#### Goal of the exercise
Set down every record below exactly as it appears, but without the pictures.

━━━━━━━━━━━━━━━━━━━━━━━━━━━━━━

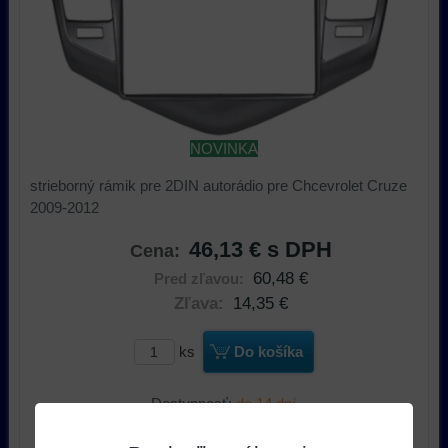
NOVINKA
strieborný rámik pre 2DIN autorádio pre Chcevrolet Cruze
2009-2012
46,13 €
s DPH
Cena:
60,48 €
Pred zľavou:
Zľava:
14,35 €
ks
Do košíka
Dostupnosť:
do 14 dní
Výrobca:
Xtrons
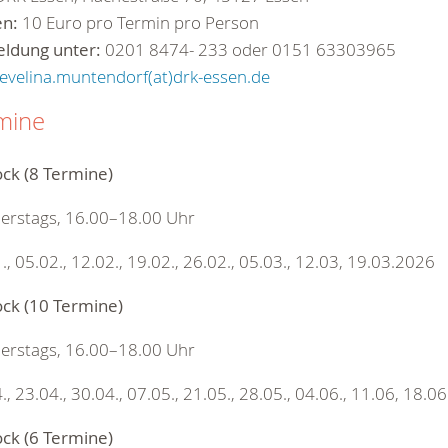
en:
10 Euro pro Termin pro Person
ldung unter:
0201 8474- 233 oder 0151 63303965
evelina.muntendorf(at)drk-essen.de
mine
ock (8 Termine)
erstags, 16.00–18.00 Uhr
., 05.02., 12.02., 19.02., 26.02., 05.03., 12.03, 19.03.2026
ock (10 Termine)
erstags, 16.00–18.00 Uhr
., 23.04., 30.04., 07.05., 21.05., 28.05., 04.06., 11.06, 18.0
ock (6 Termine)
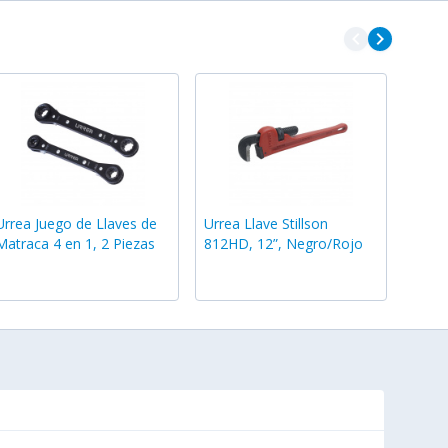
navigate_before
navigate_next
Urrea Juego de Llaves de
Urrea Llave Stillson
Matraca 4 en 1, 2 Piezas
812HD, 12”, Negro/Rojo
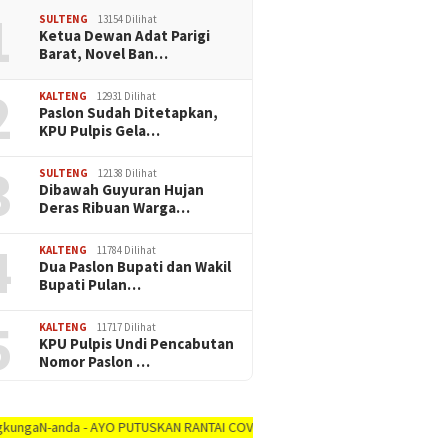
1
SULTENG
13154 Dilihat
Ketua Dewan Adat Parigi
Barat, Novel Ban…
2
KALTENG
12931 Dilihat
Paslon Sudah Ditetapkan,
KPU Pulpis Gela…
3
SULTENG
12138 Dilihat
Dibawah Guyuran Hujan
Deras Ribuan Warga…
4
KALTENG
11784 Dilihat
Dua Paslon Bupati dan Wakil
Bupati Pulan…
5
KALTENG
11717 Dilihat
KPU Pulpis Undi Pencabutan
Nomor Paslon …
 - AYO PUTUSKAN RANTAI COVID-19 #dirumah-aja, #cuci-tangan, #jaga-jarak, #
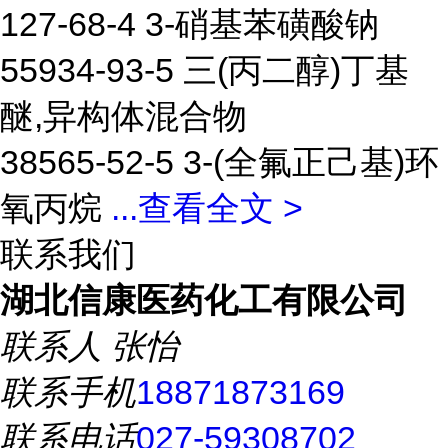
127-68-4 3-硝基苯磺酸钠
55934-93-5 三(丙二醇)丁基
醚,异构体混合物
38565-52-5 3-(全氟正己基)环
氧丙烷
...
查看全文 >
联系我们
湖北信康医药化工有限公司
联系人
张怡
联系手机
18871873169
联系电话
027-59308702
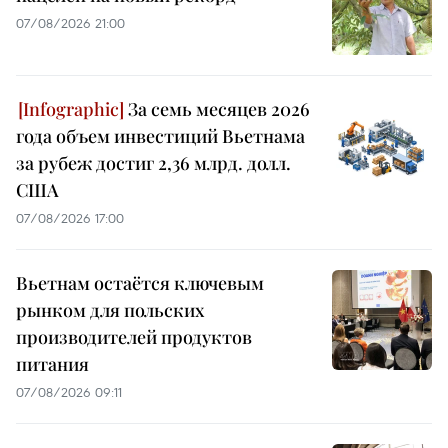
07/08/2026 21:00
За семь месяцев 2026
года объем инвестиций Вьетнама
за рубеж достиг 2,36 млрд. долл.
США
07/08/2026 17:00
Вьетнам остаётся ключевым
рынком для польских
производителей продуктов
питания
07/08/2026 09:11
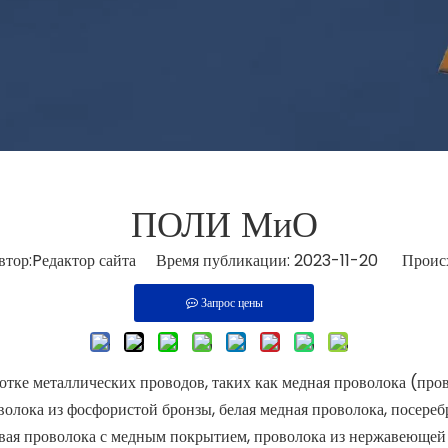
ПОЛИ МиО
р:Pедактор сайта Время публикации: 2023-11-20 Происх
Запрос цены
тке металлических проводов, таких как медная проволока (провод
волока из фосфористой бронзы, белая медная проволока, посереб
ая проволока с медным покрытием, проволока из нержавеющей с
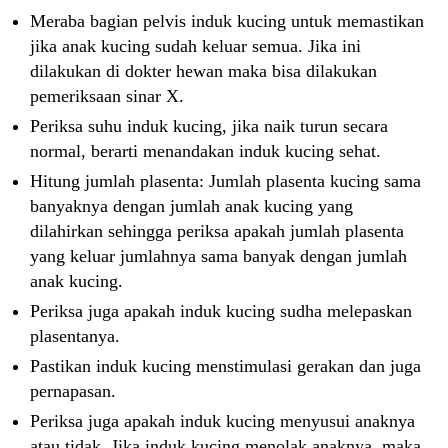
Meraba bagian pelvis induk kucing untuk memastikan
jika anak kucing sudah keluar semua. Jika ini
dilakukan di dokter hewan maka bisa dilakukan
pemeriksaan sinar X.
Periksa suhu induk kucing, jika naik turun secara
normal, berarti menandakan induk kucing sehat.
Hitung jumlah plasenta: Jumlah plasenta kucing sama
banyaknya dengan jumlah anak kucing yang
dilahirkan sehingga periksa apakah jumlah plasenta
yang keluar jumlahnya sama banyak dengan jumlah
anak kucing.
Periksa juga apakah induk kucing sudha melepaskan
plasentanya.
Pastikan induk kucing menstimulasi gerakan dan juga
pernapasan.
Periksa juga apakah induk kucing menyusui anaknya
atau tidak. Jika induk kucing menolak anaknya, maka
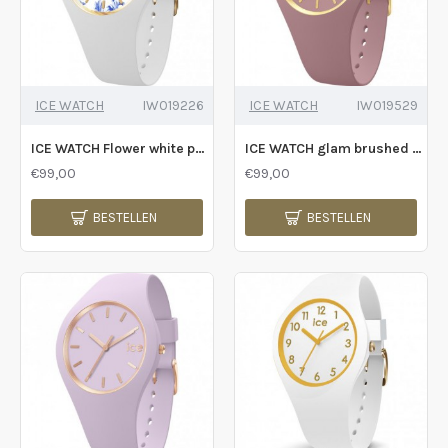
ICE WATCH
IW019226
ICE WATCH
IW019529
ICE WATCH Flower white porcelain s - 235229
ICE WATCH glam brushed Fall Rose M - 235180
€99,00
€99,00
BESTELLEN
BESTELLEN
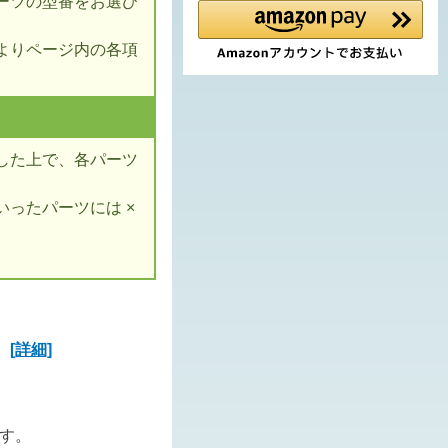
ーツの型番をお選び
よりページ内の各項
した上で、各パーツ
ったパーツには ×
ズ
[詳細]
ます。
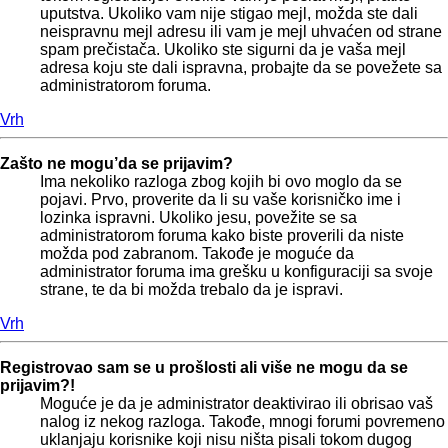
uputstva. Ukoliko vam nije stigao mejl, možda ste dali
neispravnu mejl adresu ili vam je mejl uhvaćen od strane
spam prečistača. Ukoliko ste sigurni da je vaša mejl
adresa koju ste dali ispravna, probajte da se povežete sa
administratorom foruma.
Vrh
Zašto ne mogu’da se prijavim?
Ima nekoliko razloga zbog kojih bi ovo moglo da se
pojavi. Prvo, proverite da li su vaše korisničko ime i
lozinka ispravni. Ukoliko jesu, povežite se sa
administratorom foruma kako biste proverili da niste
možda pod zabranom. Takođe je moguće da
administrator foruma ima grešku u konfiguraciji sa svoje
strane, te da bi možda trebalo da je ispravi.
Vrh
Registrovao sam se u prošlosti ali više ne mogu da se
prijavim?!
Moguće je da je administrator deaktivirao ili obrisao vaš
nalog iz nekog razloga. Takođe, mnogi forumi povremeno
uklanjaju korisnike koji nisu ništa pisali tokom dugog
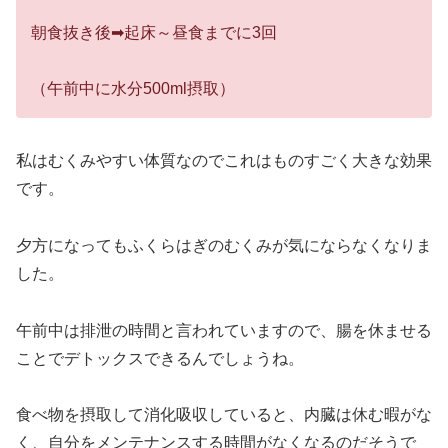
朝食抜き後➡起床～昼食までに3回
（午前中に水分500ml摂取）
私はむくみやすい体質なのでこれはものすごく大きな効果
です。
夕方になってもふくらはぎのむくみが気にならなくなりま
した。
午前中は排泄の時間と言われていますので、腸を休ませる
ことでデトックスできるんでしょうね。
食べ物を摂取して消化吸収していると、内臓は休む暇がな
く、自分をメンテナンスする時間がなくなるのだそうで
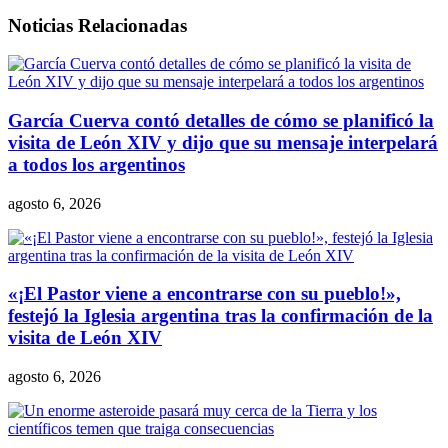
Noticias Relacionadas
García Cuerva contó detalles de cómo se planificó la
visita de León XIV y dijo que su mensaje interpelará
a todos los argentinos
agosto 6, 2026
«¡El Pastor viene a encontrarse con su pueblo!»,
festejó la Iglesia argentina tras la confirmación de la
visita de León XIV
agosto 6, 2026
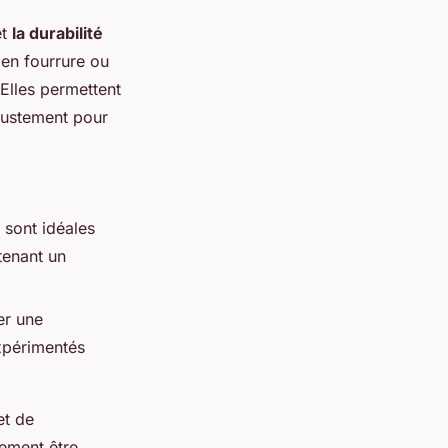
t
la durabilité
 en fourrure ou
 Elles permettent
ajustement pour
s sont idéales
tenant un
er une
xpérimentés
t de
lement être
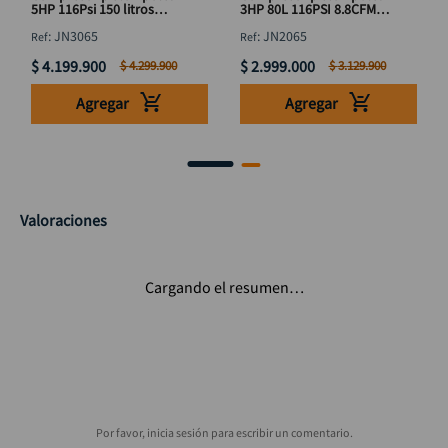
5HP 116Psi 150 litros
3HP 80L 116PSI 8.8CFM
12.7CFM trifasico
DISCOVER JN2065
:
JN3065
:
JN2065
DISCOVER JN3065
$
4
.
199
.
900
$
2
.
999
.
000
$
4
.
299
.
900
$
3
.
129
.
900
Agregar
Agregar
Valoraciones
Cargando el resumen…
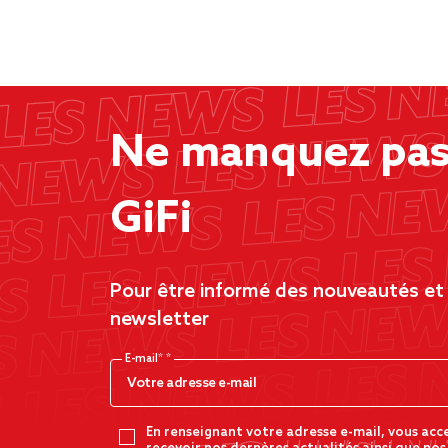
Ne manquez pas 
GiFi
Pour être informé des nouveautés et d
newsletter
E-mail*
En renseignant votre adresse e-mail, vous acc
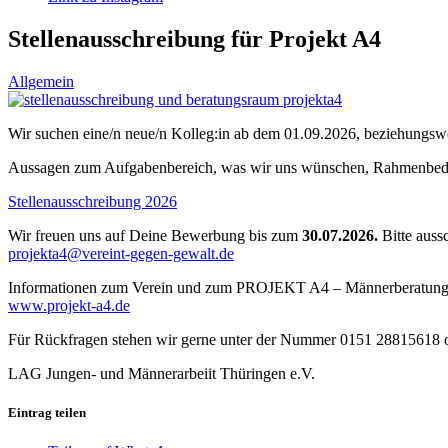
Stellenausschreibung für Projekt A4
Allgemein
Wir suchen eine/n neue/n Kolleg:in ab dem 01.09.2026, beziehungswei
Aussagen zum Aufgabenbereich, was wir uns wünschen, Rahmenbeding
Stellenausschreibung 2026
Wir freuen uns auf Deine Bewerbung bis zum
30.07.2026.
Bitte aussc
projekta4@vereint-gegen-gewalt.de
Informationen zum Verein und zum PROJEKT A4 – Männerberatung in
www.projekt-a4.de
Für Rückfragen stehen wir gerne unter der Nummer 0151 28815618 o
LAG Jungen- und Männerarbeiit Thüringen e.V.
Eintrag teilen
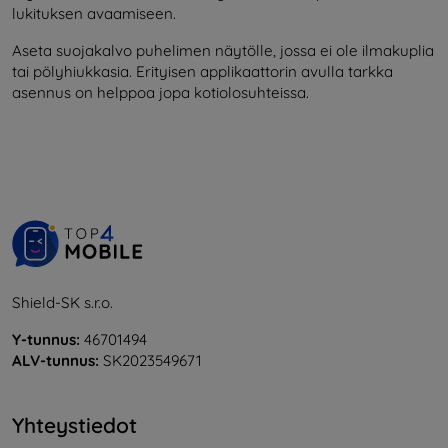
lukituksen avaamiseen.
Aseta suojakalvo puhelimen näytölle, jossa ei ole ilmakuplia
tai pölyhiukkasia. Erityisen applikaattorin avulla tarkka
asennus on helppoa jopa kotiolosuhteissa.
Shield-SK s.r.o.
Y-tunnus:
46701494
ALV-tunnus:
SK2023549671
Yhteystiedot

━━━━━━━━━━━━━━━━━━━━━━━━━━━━━━

#### Written response
NOVINKA
strieborný rámik pre 2DIN autorádio pre Chcevrolet Cruze
2009-2012
46,13 €
s DPH
Cena:
60,48 €
Pred zľavou:
Zľava:
14,35 €
ks
Do košíka
Dostupnosť:
do 14 dní
Výrobca:
Xtrons
en:
10 Euro pro Termin pro Person
ldung unter:
0201 8474- 233 oder 0151 63303965
evelina.muntendorf(at)drk-essen.de
mine
ock (8 Termine)
erstags, 16.00–18.00 Uhr
., 05.02., 12.02., 19.02., 26.02., 05.03., 12.03, 19.03.2026
ock (10 Termine)
erstags, 16.00–18.00 Uhr
., 23.04., 30.04., 07.05., 21.05., 28.05., 04.06., 11.06, 18.0
ock (6 Termine)
navigate_before
navigate_next
Urrea Juego de Llaves de
Urrea Llave Stillson
Matraca 4 en 1, 2 Piezas
812HD, 12”, Negro/Rojo
1
SULTENG
13154 Dilihat
Ketua Dewan Adat Parigi
Barat, Novel Ban…
2
KALTENG
12931 Dilihat
Paslon Sudah Ditetapkan,
KPU Pulpis Gela…
3
SULTENG
12138 Dilihat
Dibawah Guyuran Hujan
Deras Ribuan Warga…
4
KALTENG
11784 Dilihat
Dua Paslon Bupati dan Wakil
Bupati Pulan…
5
KALTENG
11717 Dilihat
KPU Pulpis Undi Pencabutan
Nomor Paslon …
 - AYO PUTUSKAN RANTAI COVID-19 #dirumah-aja, #cuci-tangan, #jaga-jarak, #
127-68-4 3-硝基苯磺酸钠
55934-93-5 三(丙二醇)丁基
醚,异构体混合物
38565-52-5 3-(全氟正己基)环
氧丙烷
...
查看全文 >
联系我们
湖北信康医药化工有限公司
联系人
张怡
联系手机
18871873169
联系电话
027-59308702
07/08/2026 21:00
За семь месяцев 2026
года объем инвестиций Вьетнама
за рубеж достиг 2,36 млрд. долл.
США
07/08/2026 17:00
Вьетнам остаётся ключевым
рынком для польских
производителей продуктов
питания
07/08/2026 09:11
ПОЛИ МиО
р:Pедактор сайта Время публикации: 2023-11-20 Происх
Запрос цены
тке металлических проводов, таких как медная проволока (провод
волока из фосфористой бронзы, белая медная проволока, посереб
ая проволока с медным покрытием, проволока из нержавеющей с
Meraba bagian pelvis induk kucing untuk memastikan
jika anak kucing sudah keluar semua. Jika ini
dilakukan di dokter hewan maka bisa dilakukan
pemeriksaan sinar X.
Periksa suhu induk kucing, jika naik turun secara
normal, berarti menandakan induk kucing sehat.
Hitung jumlah plasenta: Jumlah plasenta kucing sama
banyaknya dengan jumlah anak kucing yang
dilahirkan sehingga periksa apakah jumlah plasenta
yang keluar jumlahnya sama banyak dengan jumlah
anak kucing.
Periksa juga apakah induk kucing sudha melepaskan
plasentanya.
Pastikan induk kucing menstimulasi gerakan dan juga
pernapasan.
Periksa juga apakah induk kucing menyusui anaknya
atau tidak. Jika induk kucing menolak anaknya, maka
ICE WATCH
IW019226
ICE WATCH
IW019529
ICE WATCH Flower white porcelain s - 235229
ICE WATCH glam brushed Fall Rose M - 235180
€99,00
€99,00
BESTELLEN
BESTELLEN
ーツの型番をお選び
よりページ内の各項
した上で、各パーツ
ったパーツには ×
ズ
[詳細]
ます。
uputstva. Ukoliko vam nije stigao mejl, možda ste dali
neispravnu mejl adresu ili vam je mejl uhvaćen od strane
spam prečistača. Ukoliko ste sigurni da je vaša mejl
adresa koju ste dali ispravna, probajte da se povežete sa
administratorom foruma.
Vrh
Zašto ne mogu’da se prijavim?
Ima nekoliko razloga zbog kojih bi ovo moglo da se
pojavi. Prvo, proverite da li su vaše korisničko ime i
lozinka ispravni. Ukoliko jesu, povežite se sa
administratorom foruma kako biste proverili da niste
možda pod zabranom. Takođe je moguće da
administrator foruma ima grešku u konfiguraciji sa svoje
strane, te da bi možda trebalo da je ispravi.
Vrh
Registrovao sam se u prošlosti ali više ne mogu da se
prijavim?!
Moguće je da je administrator deaktivirao ili obrisao vaš
nalog iz nekog razloga. Takođe, mnogi forumi povremeno
uklanjaju korisnike koji nisu ništa pisali tokom dugog
朝食抜き後➡起床～昼食までに3回
（午前中に水分500ml摂取）
私はむくみやすい体質なのでこれはものすごく大きな効果
です。
夕方になってもふくらはぎのむくみが気にならなくなりま
した。
午前中は排泄の時間と言われていますので、腸を休ませる
ことでデトックスできるんでしょうね。
食べ物を摂取して消化吸収していると、内臓は休む暇がな
く、自分をメンテナンスする時間がなくなるのだそうで
Noticias Relacionadas
García Cuerva contó detalles de cómo se planificó la
visita de León XIV y dijo que su mensaje interpelará
a todos los argentinos
agosto 6, 2026
«¡El Pastor viene a encontrarse con su pueblo!»,
festejó la Iglesia argentina tras la confirmación de la
visita de León XIV
agosto 6, 2026
t
la durabilité
 en fourrure ou
 Elles permettent
ajustement pour
s sont idéales
tenant un
er une
xpérimentés
t de
lement être
5HP 116Psi 150 litros
3HP 80L 116PSI 8.8CFM
12.7CFM trifasico
DISCOVER JN2065
:
JN3065
:
JN2065
DISCOVER JN3065
$
4
.
199
.
900
$
2
.
999
.
000
$
4
.
299
.
900
$
3
.
129
.
900
Agregar
Agregar
Valoraciones
Cargando el resumen…
Ne manquez pas 
GiFi
Pour être informé des nouveautés et d
newsletter
E-mail*
En renseignant votre adresse e-mail, vous acc
Stellenausschreibung für Projekt A4
Allgemein
Wir suchen eine/n neue/n Kolleg:in ab dem 01.09.2026, beziehungswei
Aussagen zum Aufgabenbereich, was wir uns wünschen, Rahmenbeding
Stellenausschreibung 2026
Wir freuen uns auf Deine Bewerbung bis zum
30.07.2026.
Bitte aussc
projekta4@vereint-gegen-gewalt.de
Informationen zum Verein und zum PROJEKT A4 – Männerberatung in
www.projekt-a4.de
Für Rückfragen stehen wir gerne unter der Nummer 0151 28815618 o
LAG Jungen- und Männerarbeiit Thüringen e.V.
Eintrag teilen
lukituksen avaamiseen.
Aseta suojakalvo puhelimen näytölle, jossa ei ole ilmakuplia
tai pölyhiukkasia. Erityisen applikaattorin avulla tarkka
asennus on helppoa jopa kotiolosuhteissa.
Shield-SK s.r.o.
Y-tunnus:
46701494
ALV-tunnus:
SK2023549671
Yhteystiedot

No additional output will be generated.